Even in 2026, I hear people’s phones make a sound when a message/email arrives. If I follow that, my phone will sing all day long.

“Never be so dependent on technology that a notification is the only thing that brings you hope.”

Personally, I have a different take on birthdays and have conflicting views. So, I’m sorry about that.

1. https://brajeshwar.com/2014/missing-step-productivity-activi...

As much as I agree with everything you said I can’t just let it die. If I’m on public transport without juice I may get fined for not having a ticket. There is no non-smartphone-on option available in my country anymore.
Leave your phone on silent permanently, setup your emergency contacts like partner and kids to ring on silent, and turn off all notifications except email and SMS/WhatsApp. That’s the key to a simple life. You won’t miss anything important and that realization is the most freeing.

And yes to your PPPS. My plan is to live out my favorite childhood book The Alchemist in New Zealand while retracing the LOTR filming sites with a herd of sheep and a shepherds crook.

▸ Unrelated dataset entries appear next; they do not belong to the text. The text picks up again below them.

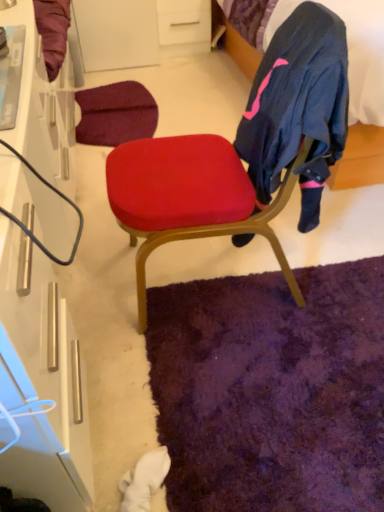 The height and width of the screenshot is (512, 384). I want to click on matte red cushion at center, so click(244, 153).

From the picture: In order to face matte red cushion at center, should I rotate leftwards or rightwards?

To align with it, rotate right about 2.680°.

You are a GUI agent. You are given a task and a screenshot of the screen. Output one action in this format:
    pyautogui.click(x=<x>, y=<y>)
    Task: Click on the velvet dark blue bed at upper right
    The height and width of the screenshot is (512, 384).
    Given the screenshot: What is the action you would take?
    pyautogui.click(x=360, y=159)

Could velvet dark blue bed at upper right be considered to be inside white matte drawer at upper center?

No.

Locate an element on the screen. The height and width of the screenshot is (512, 384). bed located in front of the white matte drawer at upper center is located at coordinates (360, 159).

How different are the orientations of white matte drawer at upper center and velvet dark blue bed at upper right in degrees?

They differ by 1.82 degrees in their facing directions.

Consider the image. Which is more to the right, white matte drawer at upper center or velvet dark blue bed at upper right?

velvet dark blue bed at upper right is more to the right.

Does matte red cushion at center have a lesser height compared to velvet dark blue bed at upper right?

Incorrect, the height of matte red cushion at center does not fall short of that of velvet dark blue bed at upper right.

Does matte red cushion at center have a smaller size compared to velvet dark blue bed at upper right?

Indeed, matte red cushion at center has a smaller size compared to velvet dark blue bed at upper right.

From the image's perspective, is matte red cushion at center beneath velvet dark blue bed at upper right?

Yes, from the image's perspective, matte red cushion at center is beneath velvet dark blue bed at upper right.

Consider the image. From a real-world perspective, is matte red cushion at center above or below velvet dark blue bed at upper right?

matte red cushion at center is situated higher than velvet dark blue bed at upper right in the real world.

Who is shorter, matte red cushion at center or white matte drawer at upper center?

With less height is white matte drawer at upper center.

Would you consider matte red cushion at center to be distant from white matte drawer at upper center?

Yes, matte red cushion at center and white matte drawer at upper center are quite far apart.

Relative to white matte drawer at upper center, is matte red cushion at center in front or behind?

Visually, matte red cushion at center is located in front of white matte drawer at upper center.

Which object is thinner, matte red cushion at center or white matte drawer at upper center?

white matte drawer at upper center.

The width and height of the screenshot is (384, 512). I want to click on cabinetry that is above the purple shaggy rug at lower center (from the image's perspective), so click(x=42, y=380).

Are purple shaggy rug at lower center and white glossy cabinet at left making contact?

No.

Is purple shaggy rug at lower center thinner than white glossy cabinet at left?

No.

Considering their positions, is purple shaggy rug at lower center located in front of or behind white glossy cabinet at left?

purple shaggy rug at lower center is behind white glossy cabinet at left.

Can you confirm if velvet dark blue bed at upper right is wider than white glossy cabinet at left?

Correct, the width of velvet dark blue bed at upper right exceeds that of white glossy cabinet at left.

Does point (341, 182) come in front of point (61, 324)?

No, (341, 182) is further to viewer.

Looking at the image, does velvet dark blue bed at upper right seem bigger or smaller compared to white glossy cabinet at left?

Considering their sizes, velvet dark blue bed at upper right takes up more space than white glossy cabinet at left.

From the image's perspective, between velvet dark blue bed at upper right and white glossy cabinet at left, who is located below?

white glossy cabinet at left appears lower in the image.

Can you tell me how much white glossy cabinet at left and purple shaggy rug at lower center differ in facing direction?

The angular difference between white glossy cabinet at left and purple shaggy rug at lower center is 89.7 degrees.

Is purple shaggy rug at lower center surrounded by white glossy cabinet at left?

Definitely not — purple shaggy rug at lower center is not inside white glossy cabinet at left.

Between white glossy cabinet at left and purple shaggy rug at lower center, which one has less height?

purple shaggy rug at lower center is shorter.

Considering the positions of objects white glossy cabinet at left and purple shaggy rug at lower center in the image provided, who is more to the right, white glossy cabinet at left or purple shaggy rug at lower center?

purple shaggy rug at lower center.

Find the location of a particular element. The image size is (384, 512). cabinetry in front of the velvet dark blue bed at upper right is located at coordinates (42, 380).

Is white glossy cabinet at left facing towards velvet dark blue bed at upper right?

Yes, white glossy cabinet at left is oriented towards velvet dark blue bed at upper right.

In the image, is white glossy cabinet at left on the left side or the right side of velvet dark blue bed at upper right?

From the image, it's evident that white glossy cabinet at left is to the left of velvet dark blue bed at upper right.

Considering the positions of points (40, 182) and (212, 16), is point (40, 182) closer to camera compared to point (212, 16)?

Yes, point (40, 182) is closer to viewer.

The width and height of the screenshot is (384, 512). In order to click on drawer on the left side of velvet dark blue bed at upper right in this screenshot , I will do `click(184, 21)`.

I want to click on chair that appears below the velvet dark blue bed at upper right (from the image's perspective), so coord(244,153).

Which object lies nearer to the anchor point matte red cushion at center, purple shaggy rug at lower center or velvet dark blue bed at upper right?

The object closer to matte red cushion at center is purple shaggy rug at lower center.

Based on the photo, from the image, which object appears to be nearer to white glossy cabinet at left, white matte drawer at upper center or matte red cushion at center?

matte red cushion at center is positioned closer to the anchor white glossy cabinet at left.

Which object lies nearer to the anchor point velvet dark blue bed at upper right, white glossy cabinet at left or white matte drawer at upper center?

Based on the image, white matte drawer at upper center appears to be nearer to velvet dark blue bed at upper right.

Looking at the image, which one is located further to velvet dark blue bed at upper right, matte red cushion at center or white matte drawer at upper center?

matte red cushion at center lies further to velvet dark blue bed at upper right than the other object.

Estimate the real-world distances between objects in this image. Which object is closer to purple shaggy rug at lower center, white matte drawer at upper center or velvet dark blue bed at upper right?

Based on the image, velvet dark blue bed at upper right appears to be nearer to purple shaggy rug at lower center.

Looking at the image, which one is located further to white matte drawer at upper center, purple shaggy rug at lower center or velvet dark blue bed at upper right?

Among the two, purple shaggy rug at lower center is located further to white matte drawer at upper center.

Considering their positions, is purple shaggy rug at lower center positioned further to matte red cushion at center than white matte drawer at upper center?

white matte drawer at upper center.

Which object lies further to the anchor point white glossy cabinet at left, velvet dark blue bed at upper right or white matte drawer at upper center?

white matte drawer at upper center is positioned further to the anchor white glossy cabinet at left.

The height and width of the screenshot is (512, 384). What are the coordinates of `bed between matte red cushion at center and white matte drawer at upper center in the front-back direction` in the screenshot? It's located at (360, 159).

You are a GUI agent. You are given a task and a screenshot of the screen. Output one action in this format:
    pyautogui.click(x=<x>, y=<y>)
    Task: Click on the bed between white glossy cabinet at left and white matte drawer at upper center from front to back
    This screenshot has width=384, height=512.
    Given the screenshot: What is the action you would take?
    pyautogui.click(x=360, y=159)

Locate an element on the screen. bed between white matte drawer at upper center and purple shaggy rug at lower center in the up-down direction is located at coordinates (360, 159).

The height and width of the screenshot is (512, 384). Find the location of `chair between white glossy cabinet at left and white matte drawer at upper center along the z-axis`. chair between white glossy cabinet at left and white matte drawer at upper center along the z-axis is located at coordinates (244, 153). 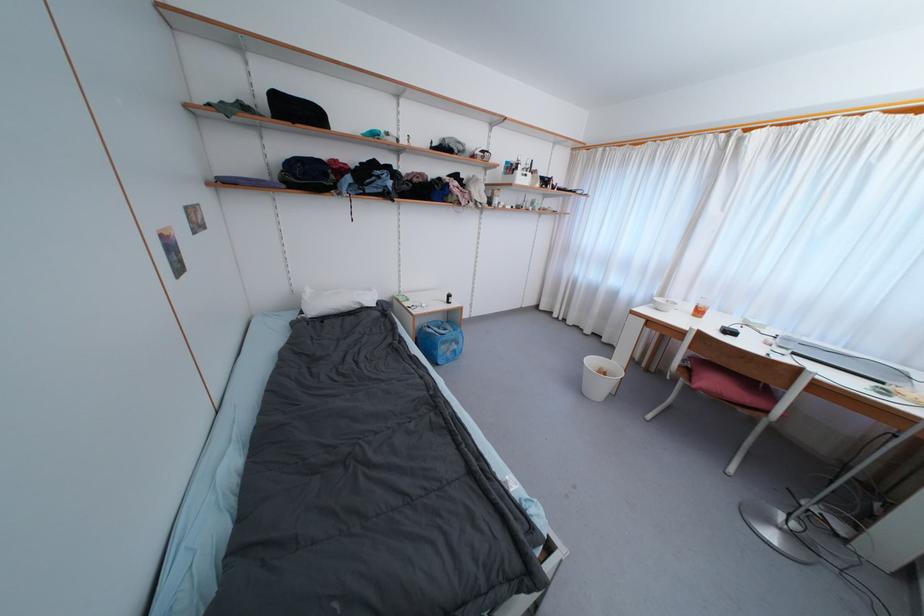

One of the sheep will be fitted with solar panels and Starlink though, cause I just gotta have my Love After Lockup.

Edit: and to be clear it doesn’t have to be an all or nothing thing. You can reenable notifications on a per app basis (and on Android per notification type I believe). You can turn them on for an app for a few days to see how intrusive their notifications are. Just make it a habit to turn them off at the drop of a hat with extreme prejudice. If you need stuff for work make rules and automations to turn stuff on and off based on triggers.

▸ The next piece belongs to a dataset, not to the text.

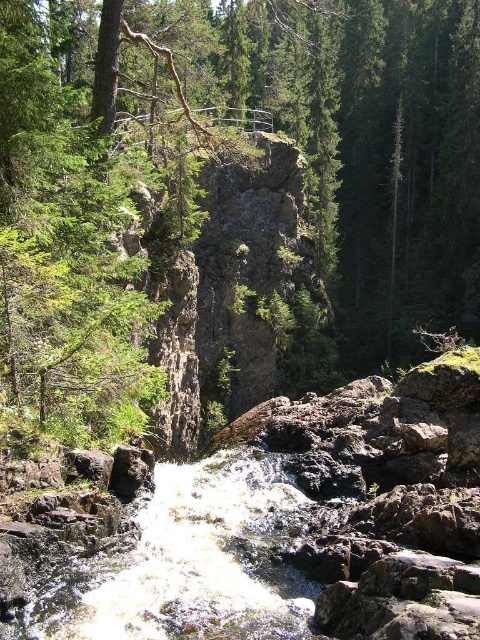 You are standing at the point marked as point (233, 193) in the image. What object is located exactly at that point?

The green rough tree at center is located exactly at point (233, 193).

You are a hiker trying to cross the stream near the green rough tree at center and the white frothy water at center. Which object is closer to you as you approach the stream?

The green rough tree at center is closer to you because it is positioned further to the viewer than the white frothy water at center. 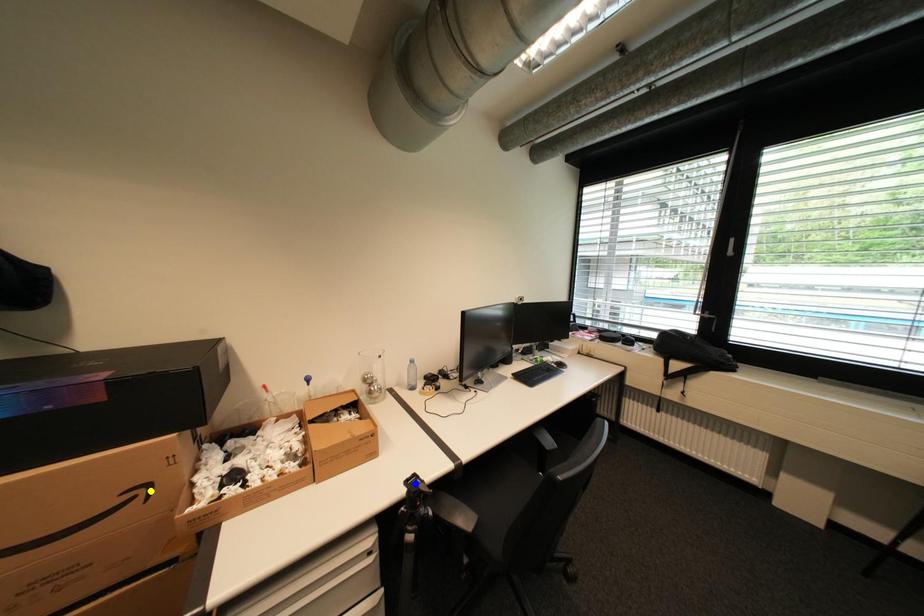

Agreed. On my phone I turned off most of my notifications, and on my computer I turned off all of them.

I couldn't find any way to actually turn off notifications in MacOS. But you can set "quiet hours" to be from 2:00 AM until 1:59 AM.

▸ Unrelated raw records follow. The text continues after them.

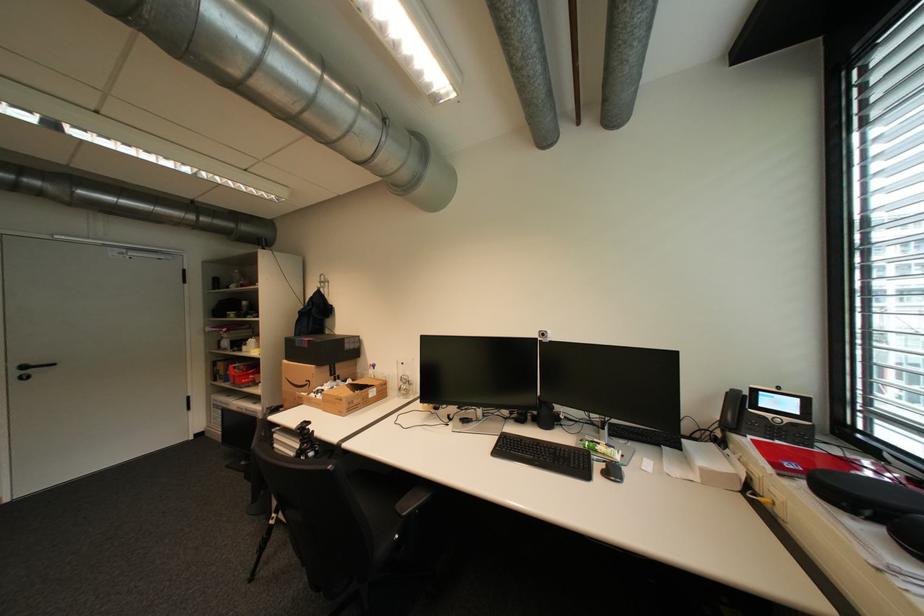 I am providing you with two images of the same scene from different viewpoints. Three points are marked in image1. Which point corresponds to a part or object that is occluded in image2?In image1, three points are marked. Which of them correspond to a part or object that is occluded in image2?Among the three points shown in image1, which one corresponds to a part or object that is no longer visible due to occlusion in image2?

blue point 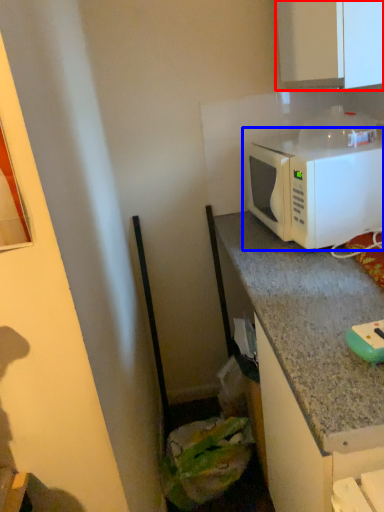 Question: Which point is closer to the camera, cabinetry (highlighted by a red box) or microwave oven (highlighted by a blue box)?

Choices:
 (A) cabinetry
 (B) microwave oven

Answer: (A) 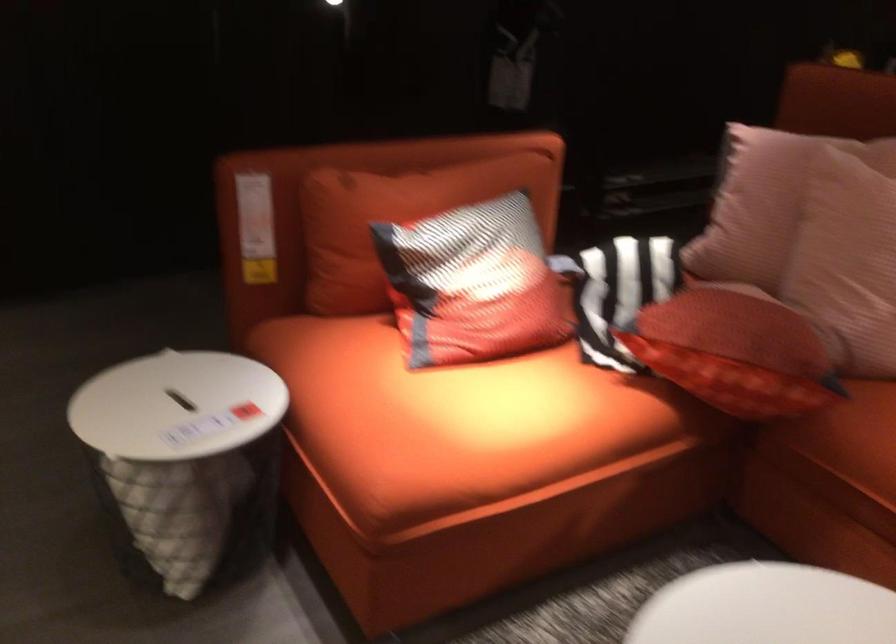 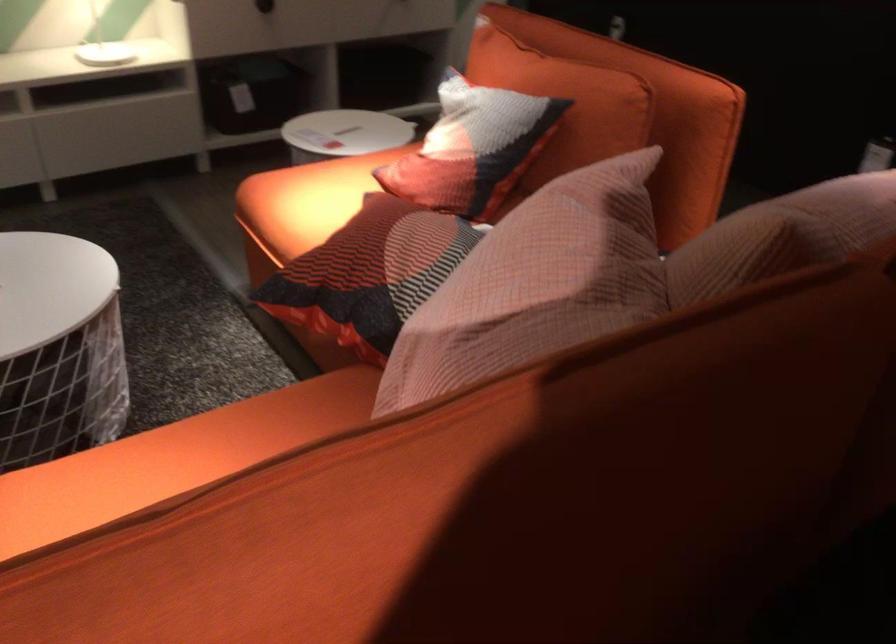 The point at (796,330) is marked in the first image. Where is the corresponding point in the second image?

(369, 274) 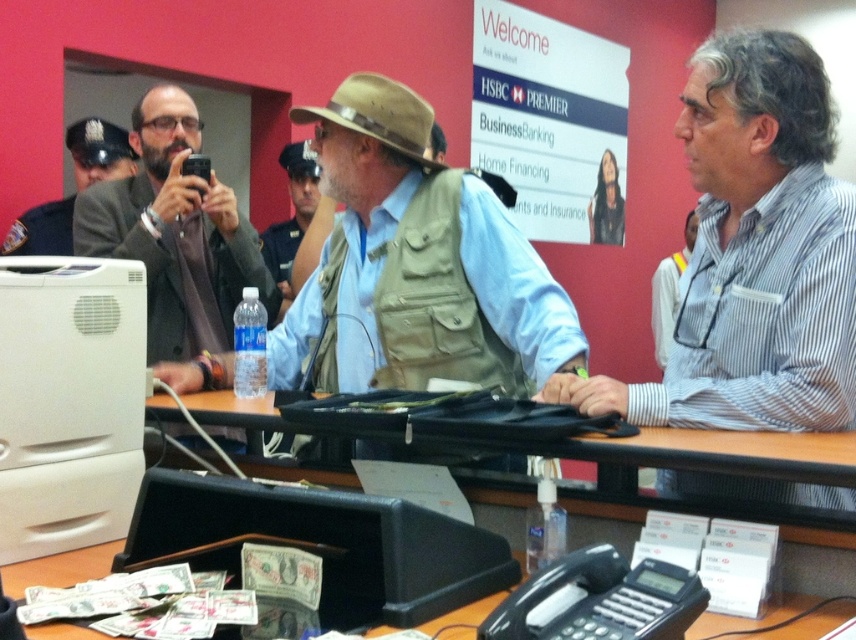 Question: Which point is farther to the camera?

Choices:
 (A) (794, 97)
 (B) (93, 118)

Answer: (B)

Question: Which point appears closest to the camera in this image?

Choices:
 (A) (809, 177)
 (B) (281, 305)

Answer: (A)

Question: Which of the following is the farthest from the observer?

Choices:
 (A) wooden table at center
 (B) dark gray uniform at left

Answer: (B)

Question: Is white striped shirt at center wider than brown leather jacket at center?

Choices:
 (A) yes
 (B) no

Answer: (B)

Question: Observing the image, what is the correct spatial positioning of brown leather jacket at center in reference to tan fabric vest at center?

Choices:
 (A) left
 (B) right

Answer: (A)

Question: Does khaki fabric vest at center appear over brown leather jacket at center?

Choices:
 (A) yes
 (B) no

Answer: (B)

Don't enable anything you don't need. Use the OS-native priority modes; i.e. no Slack messages after 18:00, no general message notifications unless from specific contacts, disable web browser notifications universally etc. no notifications for unknown sources (seems to be an issue in some countries).

It also really depends on how you perceive the alerts on a device; some people have lots of feelings when they see a dot or a number on an icon, others might not care or give it any attention. If such things are a distraction for you, turn them off. Unless they give you value or have an important meaning, they are not worth your attention.

Depending on your hardware/software vendor, it might be capable of synchronisation between multiple devices so you don't end up getting notifications anyway, and it might have multiple profiles with time boxes, or location-aware or event-aware profiles. Some of them are self-learning (to various degrees of usefulness), but either way, reduce the device to what you need it for.

With time, I've been revoking the ability of more and more apps to deliver notifications. The vast majority of the notifications these days are just pointless ads anyway.
> I've spent hours and hours unsubscribing, deleting, uninstalling, toggling settings, but then I find myself reinstalling, resubscribing.

Therapy, counseling, or addiction treatment. You’re opting into this problem cyclically. Whether that qualifies as a proper addiction or not is irrelevant: until you seek professional therapy, you are unlikely to make further progress alone.

my phone is always on silent. i've drastically reduced what apps can send notifications over the years. new apps don't get notification permissions unless i know what i'm going to get.
If you’re like me and get inundated with spam texts from politicians begging for money, you can set up an app to filter texts from unknown contacts matching content patterns. I recently set up SpamHound but there are many options, and configured filters for the telltale begging signs like “text stop to quit”, “end2end”, and about 2 dozen other variants they come up with to sneak past these filters.
I would very much like the option to collect all the notifications that aren't a direct message from someone I know into a digest to be shown to me a couple times a day. It should be inconvenient to open the digest manually, but convenient to grant a short-term exception to an app.

I'm disappointed phone operating systems don't provide this and half suspect they don't want to because it would reduce engagement with the phone.